Stored data entries
━━━━━━━━━━━━━━━━
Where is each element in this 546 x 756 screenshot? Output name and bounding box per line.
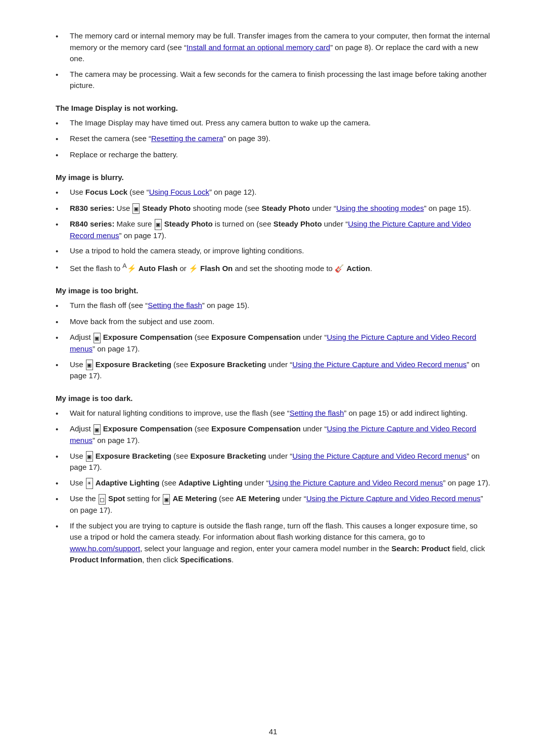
exposure-comp-icon-2: ▣	[94, 424, 101, 435]
list-item: • Use the □ Spot setting for ▣ AE Meteri…	[56, 493, 490, 516]
bullet-icon: •	[56, 316, 70, 328]
image-display-list: • The Image Display may have timed out. …	[56, 117, 490, 161]
item-text: Use Focus Lock (see “Using Focus Lock” o…	[70, 187, 490, 198]
list-item: • The memory card or internal memory may…	[56, 30, 490, 65]
picture-capture-link-1[interactable]: Using the Picture Capture and Video Reco…	[70, 219, 471, 240]
section-heading: My image is blurry.	[56, 173, 490, 182]
setting-flash-link-2[interactable]: Setting the flash	[290, 409, 344, 417]
image-dark-section: My image is too dark. • Wait for natural…	[56, 394, 490, 566]
bullet-icon: •	[56, 187, 70, 199]
list-item: • Use ▣ Exposure Bracketing (see Exposur…	[56, 451, 490, 473]
bullet-icon: •	[56, 117, 70, 129]
bullet-icon: •	[56, 149, 70, 161]
item-text: Use ☀ Adaptive Lighting (see Adaptive Li…	[70, 477, 490, 489]
item-text: The Image Display may have timed out. Pr…	[70, 117, 490, 129]
list-item: • Adjust ▣ Exposure Compensation (see Ex…	[56, 423, 490, 446]
item-text: Use a tripod to hold the camera steady, …	[70, 245, 490, 257]
item-text: Move back from the subject and use zoom.	[70, 316, 490, 328]
item-text: Replace or recharge the battery.	[70, 149, 490, 161]
exposure-bracket-icon: ▣	[86, 360, 93, 371]
list-item: • Move back from the subject and use zoo…	[56, 316, 490, 328]
steady-photo-icon: ▣	[132, 203, 140, 214]
image-blurry-section: My image is blurry. • Use Focus Lock (se…	[56, 173, 490, 274]
image-blurry-list: • Use Focus Lock (see “Using Focus Lock”…	[56, 187, 490, 274]
item-text: Turn the flash off (see “Setting the fla…	[70, 300, 490, 312]
bullet-icon: •	[56, 359, 70, 371]
list-item: • Use Focus Lock (see “Using Focus Lock”…	[56, 187, 490, 199]
picture-capture-link-3[interactable]: Using the Picture Capture and Video Reco…	[292, 360, 467, 369]
intro-list: • The memory card or internal memory may…	[56, 30, 490, 92]
list-item: • Adjust ▣ Exposure Compensation (see Ex…	[56, 332, 490, 354]
item-text: Use ▣ Exposure Bracketing (see Exposure …	[70, 451, 490, 473]
bullet-icon: •	[56, 203, 70, 215]
intro-section: • The memory card or internal memory may…	[56, 30, 490, 92]
bullet-icon: •	[56, 30, 70, 42]
page-number: 41	[269, 727, 278, 736]
list-item: • If the subject you are trying to captu…	[56, 520, 490, 566]
item-text: Adjust ▣ Exposure Compensation (see Expo…	[70, 423, 490, 446]
item-text: The memory card or internal memory may b…	[70, 30, 490, 65]
section-heading: The Image Display is not working.	[56, 104, 490, 112]
item-text: Wait for natural lighting conditions to …	[70, 408, 490, 419]
list-item: • Reset the camera (see “Resetting the c…	[56, 133, 490, 145]
item-text: The camera may be processing. Wait a few…	[70, 69, 490, 92]
list-item: • Replace or recharge the battery.	[56, 149, 490, 161]
list-item: • Turn the flash off (see “Setting the f…	[56, 300, 490, 312]
item-text: Adjust ▣ Exposure Compensation (see Expo…	[70, 332, 490, 354]
item-text: R830 series: Use ▣ Steady Photo shooting…	[70, 203, 490, 214]
bullet-icon: •	[56, 69, 70, 81]
bullet-icon: •	[56, 408, 70, 420]
section-heading: My image is too dark.	[56, 394, 490, 403]
list-item: • Use ☀ Adaptive Lighting (see Adaptive …	[56, 477, 490, 490]
item-text: If the subject you are trying to capture…	[70, 520, 490, 566]
picture-capture-link-7[interactable]: Using the Picture Capture and Video Reco…	[306, 494, 481, 503]
list-item: • Wait for natural lighting conditions t…	[56, 408, 490, 420]
item-text: R840 series: Make sure ▣ Steady Photo is…	[70, 218, 490, 241]
bullet-icon: •	[56, 261, 70, 274]
spot-icon: □	[99, 494, 106, 505]
item-text: Reset the camera (see “Resetting the cam…	[70, 133, 490, 145]
page-content: • The memory card or internal memory may…	[0, 0, 546, 617]
list-item: • Use ▣ Exposure Bracketing (see Exposur…	[56, 359, 490, 382]
bullet-icon: •	[56, 477, 70, 490]
list-item: • R840 series: Make sure ▣ Steady Photo …	[56, 218, 490, 241]
list-item: • Use a tripod to hold the camera steady…	[56, 245, 490, 257]
bullet-icon: •	[56, 493, 70, 505]
setting-flash-link-1[interactable]: Setting the flash	[148, 301, 202, 309]
image-bright-section: My image is too bright. • Turn the flash…	[56, 286, 490, 382]
image-dark-list: • Wait for natural lighting conditions t…	[56, 408, 490, 566]
adaptive-lighting-icon: ☀	[86, 478, 93, 489]
steady-photo-icon-2: ▣	[155, 219, 162, 230]
list-item: • R830 series: Use ▣ Steady Photo shooti…	[56, 203, 490, 215]
bullet-icon: •	[56, 451, 70, 463]
bullet-icon: •	[56, 218, 70, 231]
list-item: • The camera may be processing. Wait a f…	[56, 69, 490, 92]
item-text: Set the flash to A⚡ Auto Flash or ⚡ Flas…	[70, 261, 490, 275]
list-item: • The Image Display may have timed out. …	[56, 117, 490, 129]
item-text: Use ▣ Exposure Bracketing (see Exposure …	[70, 359, 490, 382]
bullet-icon: •	[56, 423, 70, 435]
bullet-icon: •	[56, 133, 70, 145]
list-item: • Set the flash to A⚡ Auto Flash or ⚡ Fl…	[56, 261, 490, 275]
exposure-bracket-icon-2: ▣	[86, 451, 93, 462]
install-format-link[interactable]: Install and format an optional memory ca…	[187, 43, 330, 52]
exposure-comp-icon: ▣	[94, 333, 101, 344]
focus-lock-link[interactable]: Using Focus Lock	[149, 188, 209, 196]
reset-camera-link[interactable]: Resetting the camera	[151, 134, 223, 143]
image-display-section: The Image Display is not working. • The …	[56, 104, 490, 161]
shooting-modes-link[interactable]: Using the shooting modes	[336, 204, 424, 212]
bullet-icon: •	[56, 300, 70, 312]
item-text: Use the □ Spot setting for ▣ AE Metering…	[70, 493, 490, 516]
ae-metering-icon: ▣	[163, 494, 170, 505]
section-heading: My image is too bright.	[56, 286, 490, 295]
picture-capture-link-6[interactable]: Using the Picture Capture and Video Reco…	[268, 478, 443, 487]
bullet-icon: •	[56, 332, 70, 344]
picture-capture-link-5[interactable]: Using the Picture Capture and Video Reco…	[292, 452, 467, 460]
image-bright-list: • Turn the flash off (see “Setting the f…	[56, 300, 490, 382]
bullet-icon: •	[56, 245, 70, 257]
bullet-icon: •	[56, 520, 70, 532]
hp-support-link[interactable]: www.hp.com/support	[70, 544, 140, 553]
━━━━━━━━━━━━━━━━
— Work task —
One number is the full answer: how many lines of the records include the string "section".

— Task output —
9